PT: Honestly, I’m usually thinking more like I’m trying to unlearn the lessons of watching movies. I feel really strongly, and I don’t know if Zadie Smith was the first to say this, but I’ll credit her since it’s maybe the most recent. “Writers, if you’re writing a novel or a short story, you should be essentially trying to make it unfilmable or, if not unfilmable, fundamentally different. You chose this form to tell the story. You should try to make it the best form for it to be and not just write, basically, a treatment for a screenplay.”

I take that to heart. I think about that. My degree was in math. I didn’t study English. I didn’t get an MFA. I never even took a creative writingPaul Tremblay class. I came to reading for pleasure kind of late. I don’t mean this as an anti-intellectual thing. I have a point. I read as a student because I was a good, mousy high school student who read all the assigned books. But I wasn’t a big reader for pleasure. I was a child of the ’80s who came home and watched cable TV and listened to records. I didn’t fall in love with reading until my early 20s.

So when I first started reading and first started writing, I had this real lack of self-esteem and agita over the fact, like, oh man, I haven’t read all these books! For my formative years, what I knew of a story was almost exclusively from film and television, based on the amount that I consumed.

This book for me was like I wanted to play with, hey, what did I learn and what did I have to unlearn from watching too many movies? But at the same time, what’s cool about both? So, yeah, there’s a screenplay, but I also purposely wrote the screenplay in a way that no executive in Hollywood would ever accept.

I was setting out to break the rules of a movie and more sort of unleash the power of what written word can do compared to a movie.

W4W: I’m going to jump into the chat and pull a question out. “I spent 20 years in the military and found creative writing to be a powerful way to process those experiences. I’m drawn to horror and surreal tones, and I admire how you use them in your work. If you had to give one piece of advice to a veteran like me on using writing as a tool for healing while still creating compelling stories, what would it be?”

PT: Thank you, I’m honored. What a great, heavy question. The hard part is what draws everyone to horror—it’s so individual. So I think it’s great that they know they’re healing that way.

I’m laughing because I wrote a book called The Pallbearers Club, and I thought that was going to be healing. I wrote that in 2020 and 2021 when I came to the realization, like so many people, I had a shitty time in high school, and I realized I write because I’m always trying to prove I had something worth saying.

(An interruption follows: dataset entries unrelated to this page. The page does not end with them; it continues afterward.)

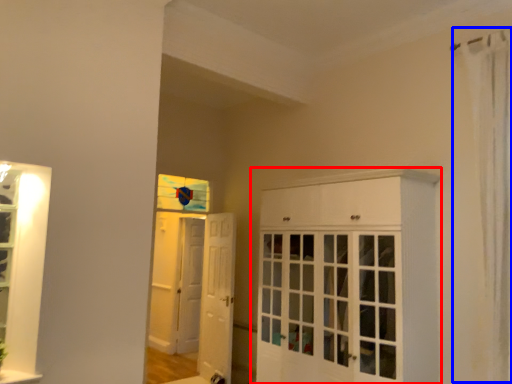 Question: Which object is further to the camera taking this photo, cabinetry (highlighted by a red box) or shower curtain (highlighted by a blue box)?

Choices:
 (A) cabinetry
 (B) shower curtain

Answer: (A) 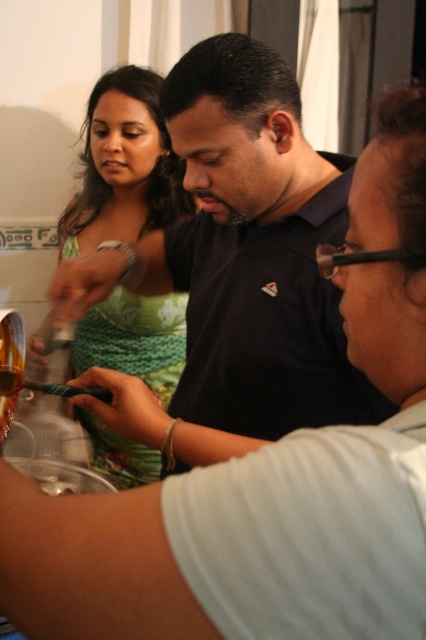 You are standing in the kitchen and see the dark blue shirt at center and the green textured dress at upper left. Which one is closer to the right side of the room?

The dark blue shirt at center is to the right of the green textured dress at upper left, so it is closer to the right side of the room.

You are standing in the kitchen and want to hand a recipe card to both the dark blue shirt at center and the green textured dress at upper left. Which person should you approach first to ensure you can reach them without moving closer?

You should approach the dark blue shirt at center first because they are closer to you than the green textured dress at upper left, so you can reach them without moving closer.

You are standing in the kitchen and need to pass between the dark blue shirt at center and the green textured dress at upper left. The path between them is narrow. Can you walk through it without touching either?

The dark blue shirt at center is 53.02 centimeters away from the green textured dress at upper left. Since 53 centimeters is about half a meter, which is a tight but manageable space for an average person to pass through without touching either. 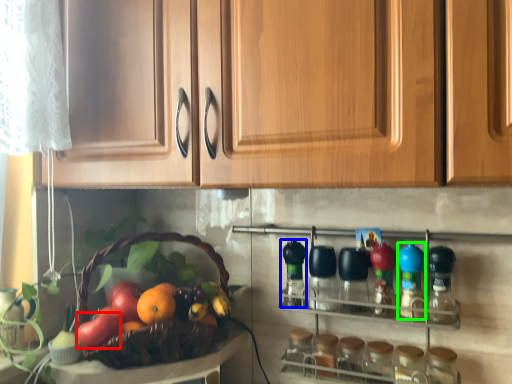 Question: Which is farther away from apple (highlighted by a red box)? bottle (highlighted by a blue box) or bottle (highlighted by a green box)?

Choices:
 (A) bottle
 (B) bottle

Answer: (B) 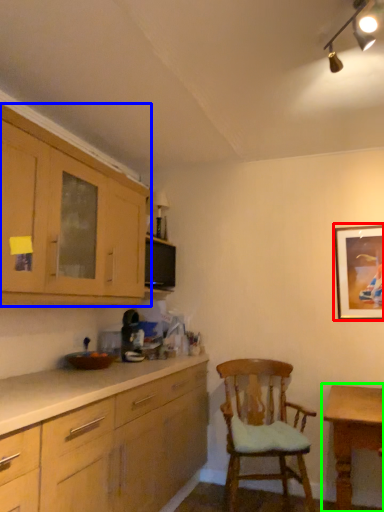 Question: Based on their relative distances, which object is nearer to picture frame (highlighted by a red box)? Choose from cabinetry (highlighted by a blue box) and table (highlighted by a green box).

Choices:
 (A) cabinetry
 (B) table

Answer: (B) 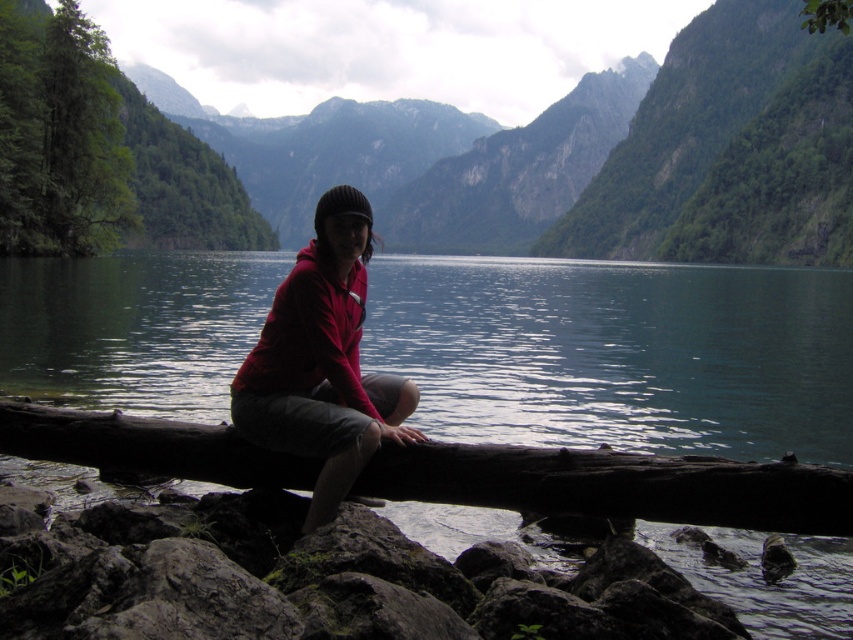 Measure the distance from matte red hoodie at center to green leafy tree at left.

287.65 feet

Is point (357, 253) in front of point (10, 60)?

Yes.

The height and width of the screenshot is (640, 853). Identify the location of matte red hoodie at center. (322, 362).

In the scene shown: Is greenish-blue water at center below dark brown wood log at center?

No, greenish-blue water at center is not below dark brown wood log at center.

Can you confirm if greenish-blue water at center is smaller than dark brown wood log at center?

No, greenish-blue water at center is not smaller than dark brown wood log at center.

Between point (795, 291) and point (460, 476), which one is positioned behind?

Positioned behind is point (795, 291).

Find the location of a particular element. greenish-blue water at center is located at coordinates (621, 353).

Does greenish-blue water at center have a greater height compared to green leafy tree at left?

Incorrect, greenish-blue water at center's height is not larger of green leafy tree at left's.

Can you confirm if greenish-blue water at center is wider than green leafy tree at left?

A: Correct, the width of greenish-blue water at center exceeds that of green leafy tree at left.

Find the location of a particular element. greenish-blue water at center is located at coordinates (621, 353). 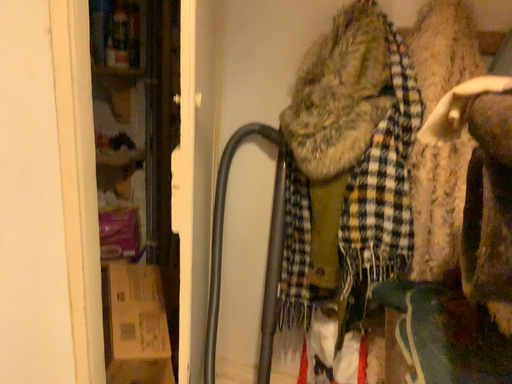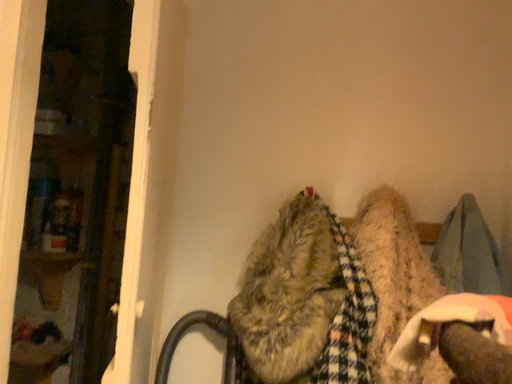 Question: Which way did the camera rotate in the video?

Choices:
 (A) rotated downward
 (B) rotated upward

Answer: (B) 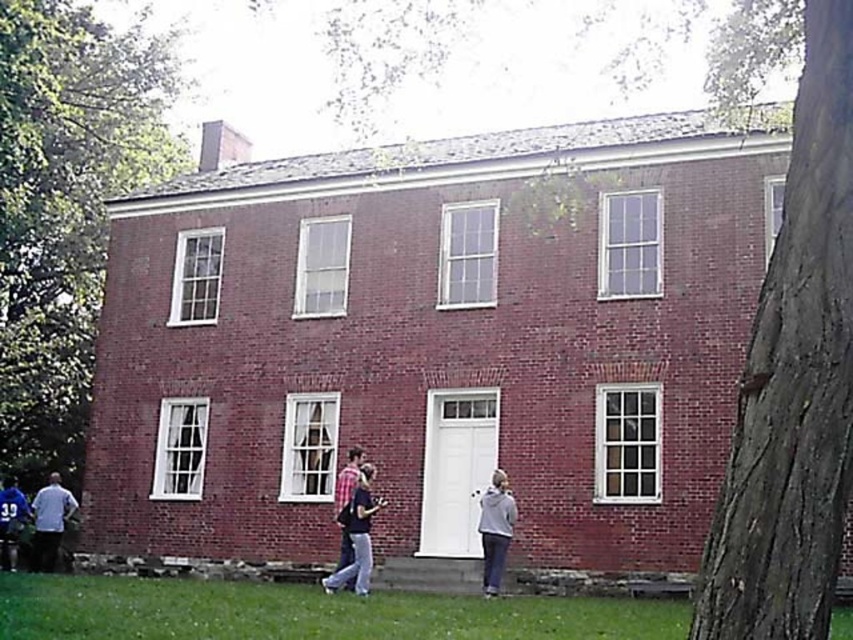 Question: Does matte pink shirt at center have a lesser width compared to light blue shirt at lower left?

Choices:
 (A) yes
 (B) no

Answer: (A)

Question: Among these objects, which one is farthest from the camera?

Choices:
 (A) blue fabric shirt at lower left
 (B) brown rough bark tree at right

Answer: (A)

Question: Is green leafy tree at lower left behind gray fleece jacket at lower right?

Choices:
 (A) yes
 (B) no

Answer: (A)

Question: Which object is closer to the camera taking this photo?

Choices:
 (A) green leafy tree at lower left
 (B) gray fleece jacket at lower right
 (C) light blue shirt at lower left

Answer: (B)

Question: Does green grass at lower center have a greater width compared to blue fabric shirt at lower left?

Choices:
 (A) yes
 (B) no

Answer: (A)

Question: Which object is positioned farthest from the green grass at lower center?

Choices:
 (A) matte pink shirt at center
 (B) green leafy tree at lower left
 (C) blue fabric shirt at lower left
 (D) gray fleece jacket at lower right

Answer: (B) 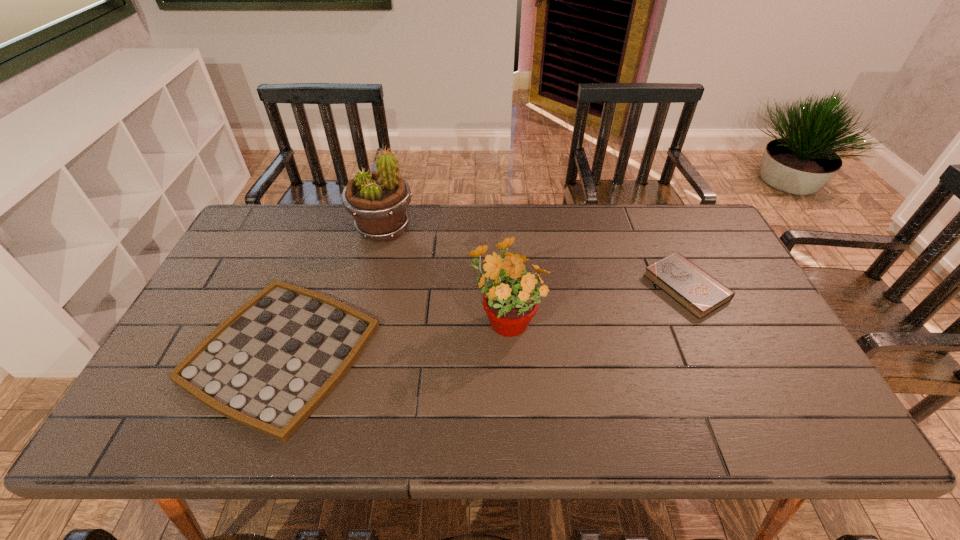 This screenshot has width=960, height=540. I want to click on empty space that is in between the nearer flowerpot and the Bible, so click(x=596, y=302).

Identify which object is the nearest to the shortest object. Please provide its 2D coordinates. Your answer should be formatted as a tuple, i.e. [(x, y)], where the tuple contains the x and y coordinates of a point satisfying the conditions above.

[(377, 200)]

The width and height of the screenshot is (960, 540). Find the location of `object that stands as the closest to the nearer flowerpot`. object that stands as the closest to the nearer flowerpot is located at coordinates (268, 366).

Locate an element on the screen. Image resolution: width=960 pixels, height=540 pixels. free space that satisfies the following two spatial constraints: 1. on the front side of the farthest object; 2. on the right side of the second shortest object is located at coordinates (370, 287).

At what (x,y) coordinates should I click in order to perform the action: click on free location that satisfies the following two spatial constraints: 1. on the front side of the farthest object; 2. on the left side of the second object from right to left. Please return your answer as a coordinate pair (x, y). The width and height of the screenshot is (960, 540). Looking at the image, I should click on (362, 317).

Find the location of a particular element. The height and width of the screenshot is (540, 960). vacant space that satisfies the following two spatial constraints: 1. on the back side of the checkerboard; 2. on the right side of the Bible is located at coordinates (306, 287).

The width and height of the screenshot is (960, 540). I want to click on vacant space that satisfies the following two spatial constraints: 1. on the back side of the farthest object; 2. on the left side of the shortest object, so 328,230.

Locate an element on the screen. vacant space that satisfies the following two spatial constraints: 1. on the back side of the third object from left to right; 2. on the right side of the rightmost object is located at coordinates (504, 287).

You are a GUI agent. You are given a task and a screenshot of the screen. Output one action in this format:
    pyautogui.click(x=<x>, y=<y>)
    Task: Click on the vacant region that satisfies the following two spatial constraints: 1. on the back side of the farthest object; 2. on the right side of the checkerboard
    The image size is (960, 540).
    Given the screenshot: What is the action you would take?
    pyautogui.click(x=328, y=230) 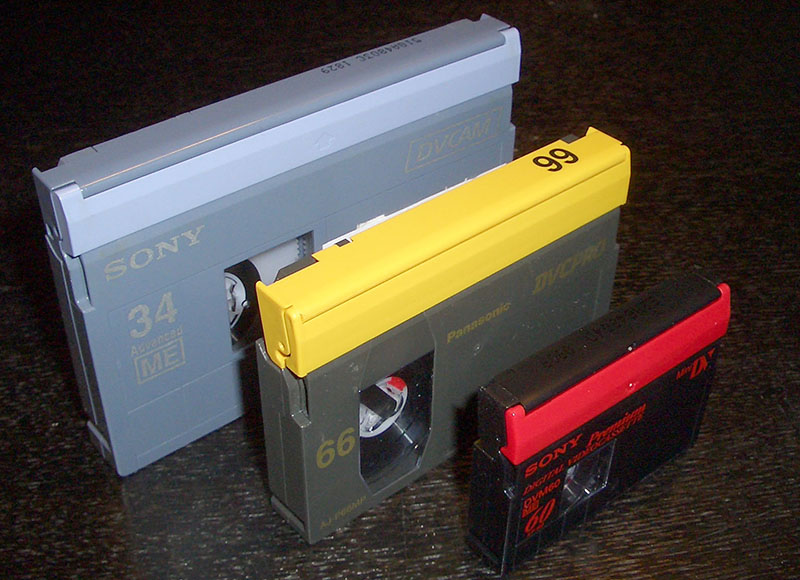 Find the location of `short grain lines in wood table`. short grain lines in wood table is located at coordinates (677, 528), (708, 520), (632, 556), (584, 561). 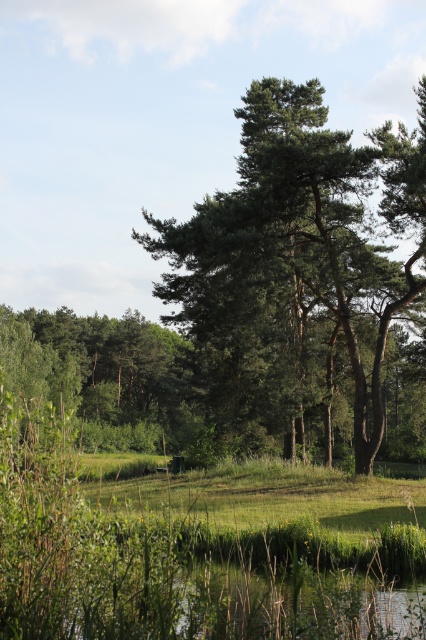 Between green leafy tree at center and green leafy tree at left, which one has more height?

green leafy tree at center

Does point (268, 179) lie behind point (195, 410)?

No, (268, 179) is closer to viewer.

Where is `green leafy tree at center`? green leafy tree at center is located at coordinates (299, 262). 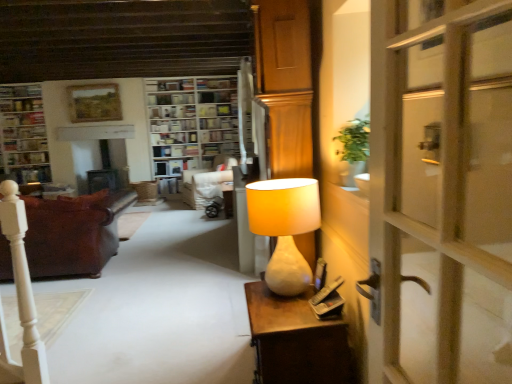 Question: Does matte white lamp at right lie in front of white marble desk at right?

Choices:
 (A) yes
 (B) no

Answer: (B)

Question: From a real-world perspective, is matte white lamp at right positioned over white marble desk at right based on gravity?

Choices:
 (A) no
 (B) yes

Answer: (B)

Question: Is matte white lamp at right taller than white marble desk at right?

Choices:
 (A) yes
 (B) no

Answer: (B)

Question: Can you confirm if matte white lamp at right is shorter than white marble desk at right?

Choices:
 (A) no
 (B) yes

Answer: (B)

Question: Does matte white lamp at right turn towards white marble desk at right?

Choices:
 (A) no
 (B) yes

Answer: (A)

Question: Is wooden bookshelf at center taller or shorter than white paper bookshelf at upper center, the first book in the top-to-bottom sequence?

Choices:
 (A) short
 (B) tall

Answer: (B)

Question: Is point (178, 185) positioned closer to the camera than point (177, 129)?

Choices:
 (A) closer
 (B) farther

Answer: (B)

Question: In the image, is wooden bookshelf at center positioned in front of or behind white paper bookshelf at upper center, which is the second book in bottom-to-top order?

Choices:
 (A) front
 (B) behind

Answer: (A)

Question: Looking at the image, does wooden bookshelf at center seem bigger or smaller compared to white paper bookshelf at upper center, the 1th book from the right?

Choices:
 (A) small
 (B) big

Answer: (B)

Question: In terms of height, does white marble desk at right look taller or shorter compared to wooden bookshelf at upper left?

Choices:
 (A) tall
 (B) short

Answer: (B)

Question: Would you say white marble desk at right is to the left or to the right of wooden bookshelf at upper left in the picture?

Choices:
 (A) right
 (B) left

Answer: (A)

Question: Choose the correct answer: Is white marble desk at right inside wooden bookshelf at upper left or outside it?

Choices:
 (A) outside
 (B) inside

Answer: (A)

Question: From a real-world perspective, is white marble desk at right above or below wooden bookshelf at upper left?

Choices:
 (A) below
 (B) above

Answer: (A)

Question: In terms of size, does white fabric chair at center appear bigger or smaller than wooden bookshelf at center?

Choices:
 (A) big
 (B) small

Answer: (B)

Question: Considering the positions of white fabric chair at center and wooden bookshelf at center in the image, is white fabric chair at center taller or shorter than wooden bookshelf at center?

Choices:
 (A) tall
 (B) short

Answer: (B) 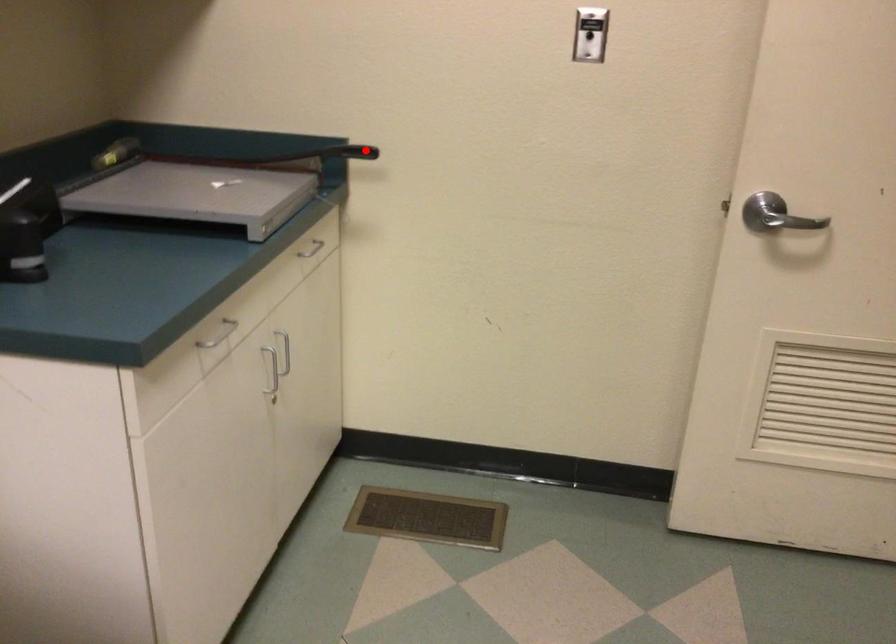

I thought this book might get that out of my system. I mean, I’m really proud of the book, but I did not get that out of my system. There was no healing. I mean, that’s a lot of pressure to put on your writing. If it does that for you, that’s great. But also, don’t feel bad if it doesn’t heal you. To me, the point of art, the point of writing, is communication between you and another human.

Even though we’re writing about really dark things and terrible things, still I find it hopeful, because there is that shared communication between the writer and the reader. That’s a hopeful thing to me. Whether or not it heals people, I mean, I think hope always does heal people, but it makes me feel less alone when I read a book that I really love, because oh, this person, they get it—they feel the same things I feel that I couldn’t describe other than saying, hey, read this book. That’s the description of how I feel. That’s what continually draws me to read and also to write.

W4W: Writing is an act of communication, of reaching out to another or others, but at the same time, it’s an internal process in you as the writer, and something is being worked out or something is taking place. I know, for example, with my own work, that I often set myself a challenge, I accomplish it, and I feel like I’ve leveled up or something, not just as a writer, but as a human being. Have you ever felt that?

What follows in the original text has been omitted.